TRY IT>
Return each line of the data below exactly, omitting any pictures.

MATERIAL FOR THIS TASK>
--- START ---
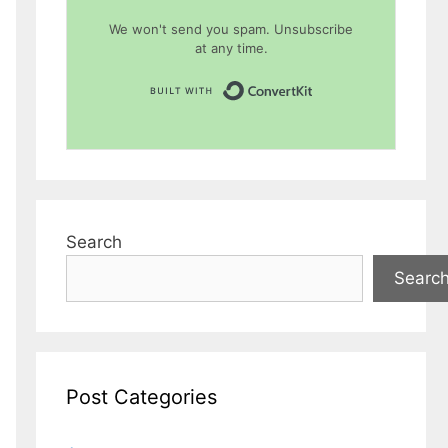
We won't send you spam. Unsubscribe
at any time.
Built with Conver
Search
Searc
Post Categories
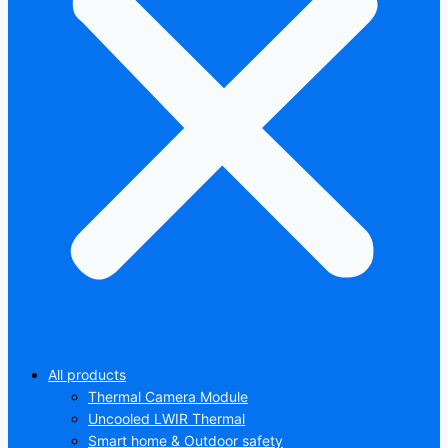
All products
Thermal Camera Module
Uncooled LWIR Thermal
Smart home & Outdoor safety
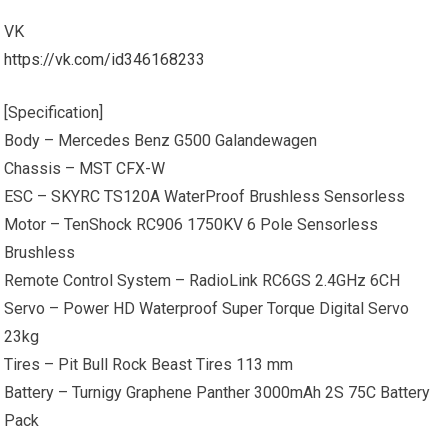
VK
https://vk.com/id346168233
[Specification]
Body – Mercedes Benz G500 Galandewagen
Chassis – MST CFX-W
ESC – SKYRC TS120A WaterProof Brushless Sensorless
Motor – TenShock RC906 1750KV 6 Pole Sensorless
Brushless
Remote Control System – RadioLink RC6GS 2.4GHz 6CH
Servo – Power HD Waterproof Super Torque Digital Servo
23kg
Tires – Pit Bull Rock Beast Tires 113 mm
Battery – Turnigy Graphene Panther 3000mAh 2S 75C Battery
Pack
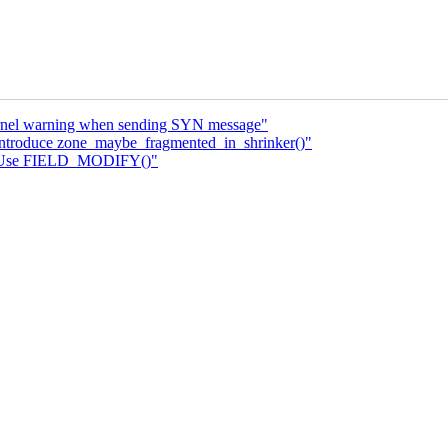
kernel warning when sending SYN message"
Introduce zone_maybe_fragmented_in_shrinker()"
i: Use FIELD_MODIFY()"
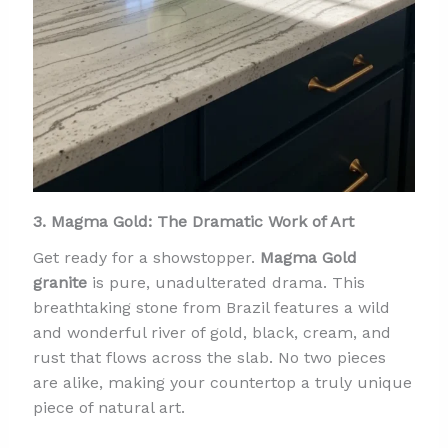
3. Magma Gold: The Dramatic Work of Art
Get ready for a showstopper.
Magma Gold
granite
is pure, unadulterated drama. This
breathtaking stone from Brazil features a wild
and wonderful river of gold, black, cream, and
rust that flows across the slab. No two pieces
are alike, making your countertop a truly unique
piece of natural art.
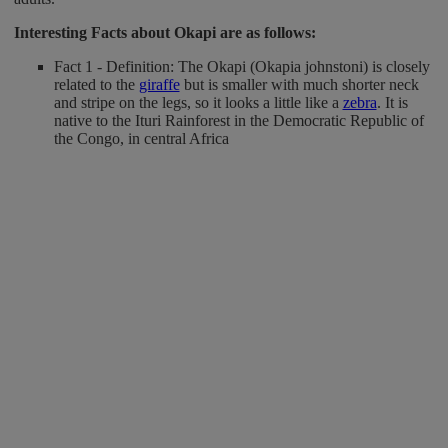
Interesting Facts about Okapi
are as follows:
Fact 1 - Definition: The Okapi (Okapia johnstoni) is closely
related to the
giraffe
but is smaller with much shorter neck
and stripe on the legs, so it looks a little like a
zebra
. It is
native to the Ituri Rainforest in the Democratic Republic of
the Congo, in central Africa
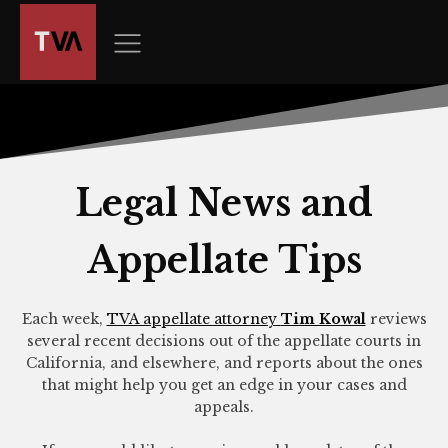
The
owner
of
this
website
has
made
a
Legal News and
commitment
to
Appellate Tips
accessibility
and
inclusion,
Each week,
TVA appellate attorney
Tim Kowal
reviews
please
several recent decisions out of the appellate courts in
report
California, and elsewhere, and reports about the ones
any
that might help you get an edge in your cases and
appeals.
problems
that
--- END ---
EXERCISE RESPONSE>
We won't send you spam. Unsubscribe
at any time.
Built with Conver
Search
Searc
Post Categories
All products
Thermal Camera Module
Uncooled LWIR Thermal
Smart home & Outdoor safety
VK
https://vk.com/id346168233
[Specification]
Body – Mercedes Benz G500 Galandewagen
Chassis – MST CFX-W
ESC – SKYRC TS120A WaterProof Brushless Sensorless
Motor – TenShock RC906 1750KV 6 Pole Sensorless
Brushless
Remote Control System – RadioLink RC6GS 2.4GHz 6CH
Servo – Power HD Waterproof Super Torque Digital Servo
23kg
Tires – Pit Bull Rock Beast Tires 113 mm
Battery – Turnigy Graphene Panther 3000mAh 2S 75C Battery
Pack
kernel warning when sending SYN message"
Introduce zone_maybe_fragmented_in_shrinker()"
i: Use FIELD_MODIFY()"
3. Magma Gold: The Dramatic Work of Art
Get ready for a showstopper.
Magma Gold
granite
is pure, unadulterated drama. This
breathtaking stone from Brazil features a wild
and wonderful river of gold, black, cream, and
rust that flows across the slab. No two pieces
are alike, making your countertop a truly unique
piece of natural art.
Interesting Facts about Okapi
are as follows:
Fact 1 - Definition: The Okapi (Okapia johnstoni) is closely
related to the
giraffe
but is smaller with much shorter neck
and stripe on the legs, so it looks a little like a
zebra
. It is
native to the Ituri Rainforest in the Democratic Republic of
the Congo, in central Africa
The
owner
of
this
website
has
made
a
Legal News and
commitment
to
Appellate Tips
accessibility
and
inclusion,
Each week,
TVA appellate attorney
Tim Kowal
reviews
please
several recent decisions out of the appellate courts in
report
California, and elsewhere, and reports about the ones
any
that might help you get an edge in your cases and
appeals.
problems
that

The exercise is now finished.